Irish Prime Minister Gets Pie in Face

Sligo, 6.30pm, Apr 12.

On his way from meeting his cronies at the local newspaper, Taoiseach
(that's Prime minister in irish, but that's the _only_ difference)
Bertie Ahern was greeted by Agent Whatever of the Biotic Baking Brigade.
At first she was unsure which was the target, as she was confronted by a
mass of almost identical boring men in suits. As time was running short
she plumped for the short, fat one in the middle. The gasp of the crowd
told her she had found her allotted target.
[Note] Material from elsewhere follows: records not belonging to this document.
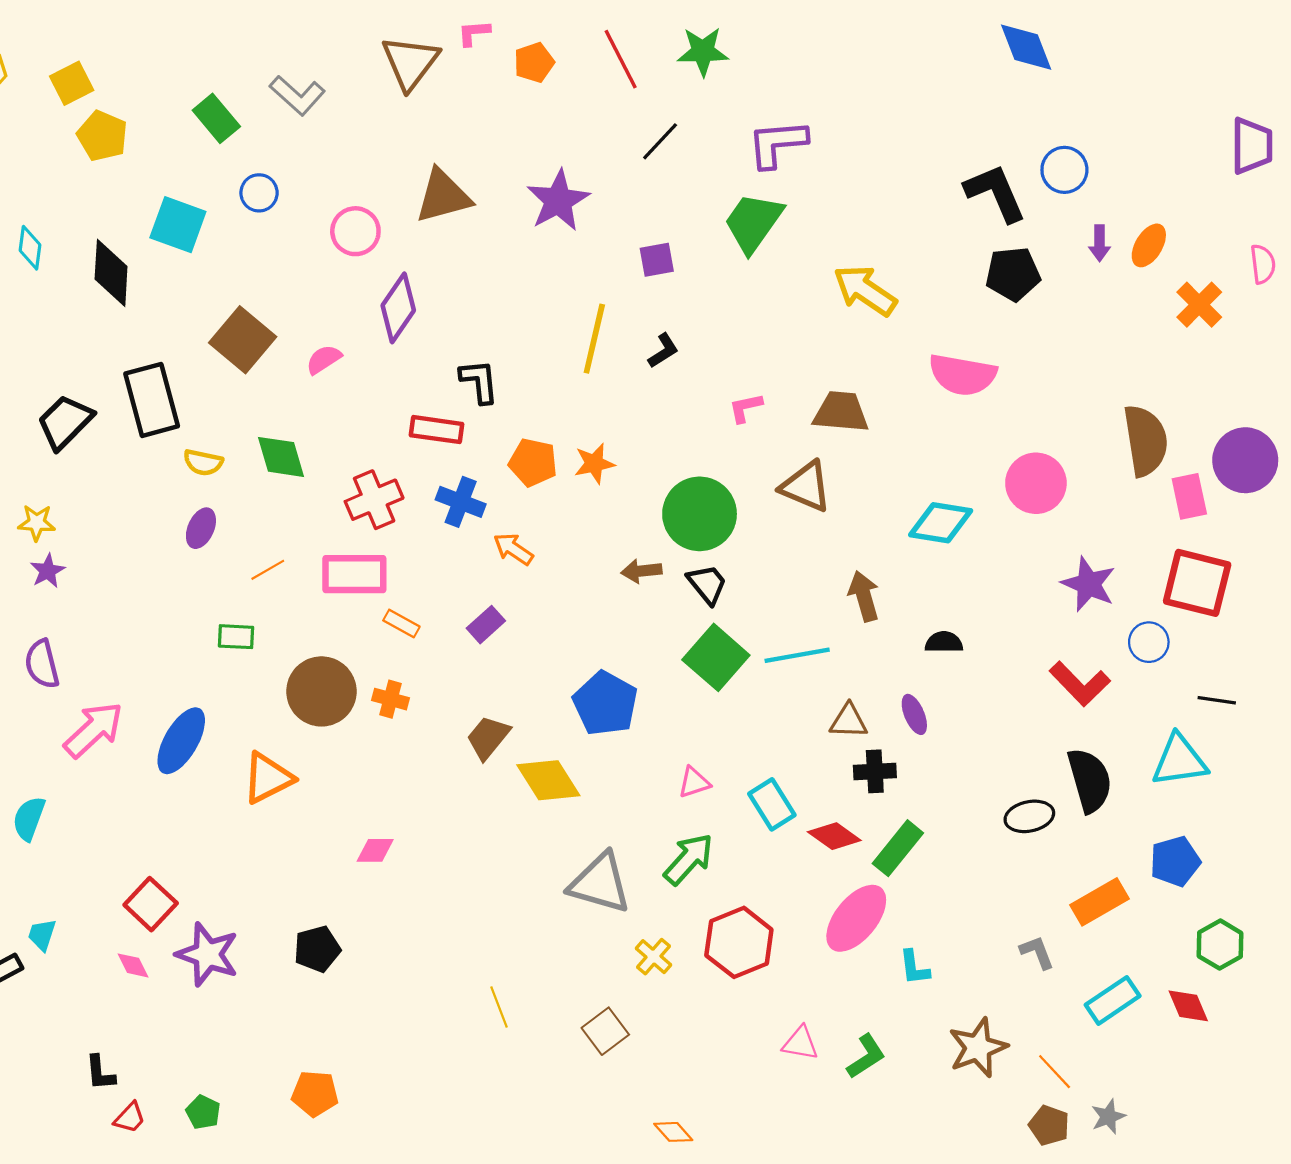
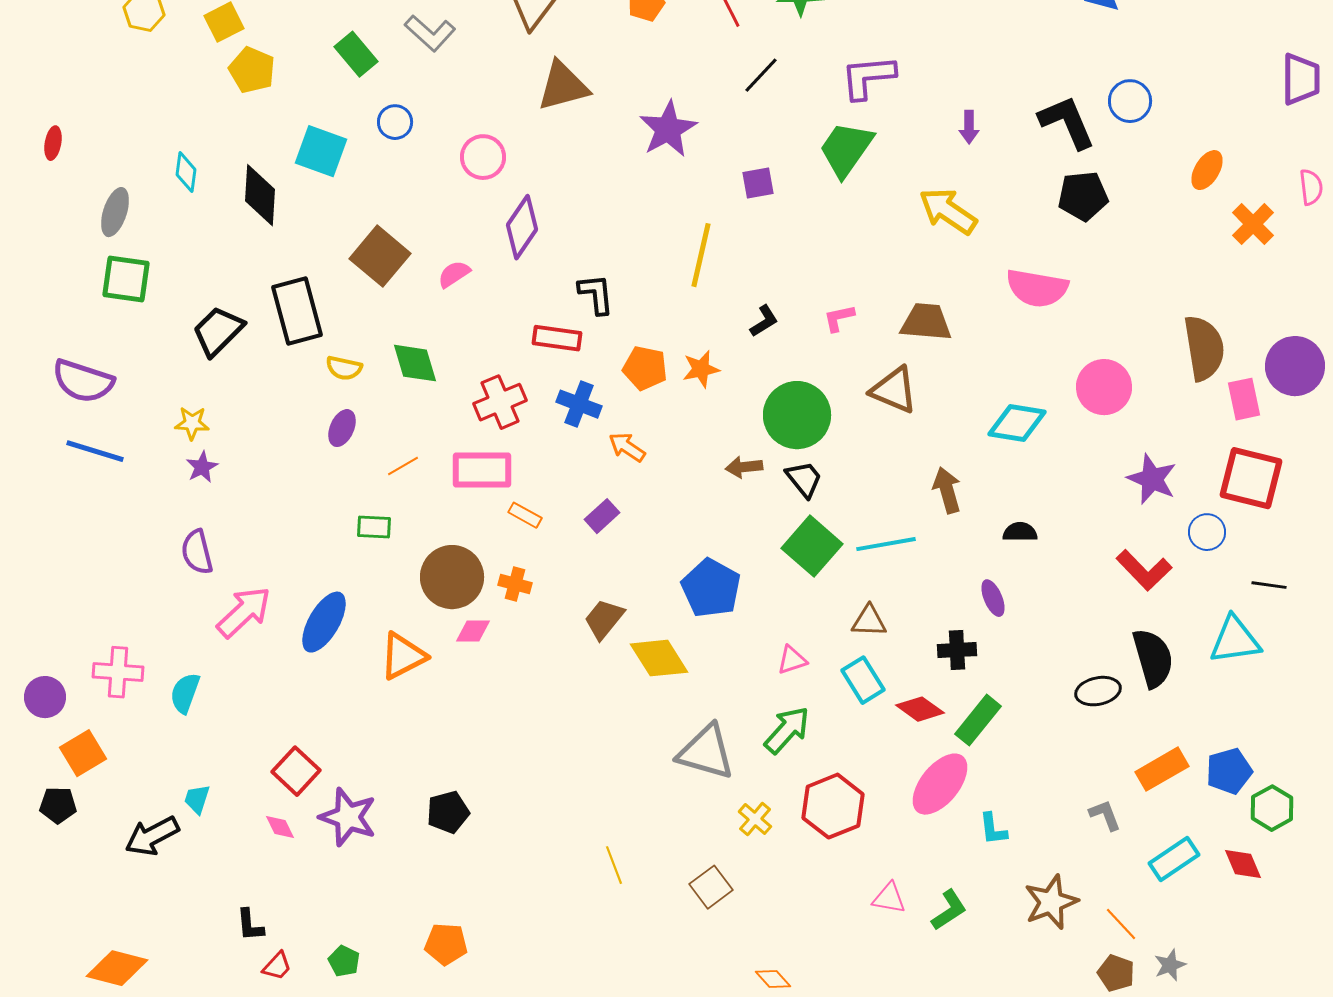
brown triangle: (443, 196) -> (563, 86), moved
purple arrow: (1100, 243) -> (969, 127), moved
black L-shape: (663, 351) -> (764, 321), moved
brown triangle: (849, 721) -> (869, 621), moved
pink diamond: (375, 850) -> (473, 631), moved
blue pentagon: (1175, 861) -> (1229, 771), moved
As she ran away she could
hear the sloshing of dozens of eager face-lickers, jostling to help
Bertie clean his face. Bertie is always surrounded by a gaggle of
sycophants, eager to get a piece of the pie. Within seconds he was clean
and off to smile at more of Sligo's finest citizens at the Chamber of
Commerce dinner.

When asked for one of those funny statements BBB are famous for, Agent
Whatever said, "I can't think of anything funny about Bertie Ahern, he
seemed very angry. I thought he could take a joke but now I will be
charged with a public order offence. Perhaps he is just another
miserable, corrupt power junkie like all my friends think."

The Irish division of the BBB said "we have no idea who our next
target will be. There is no shortage of corrupt politicians in Ireland.
A pie thrown randomly near any government building would have a hard
time not hitting some corrupt old git. That's the main reason we have
been inactive so far; it isn't really much of a challenge."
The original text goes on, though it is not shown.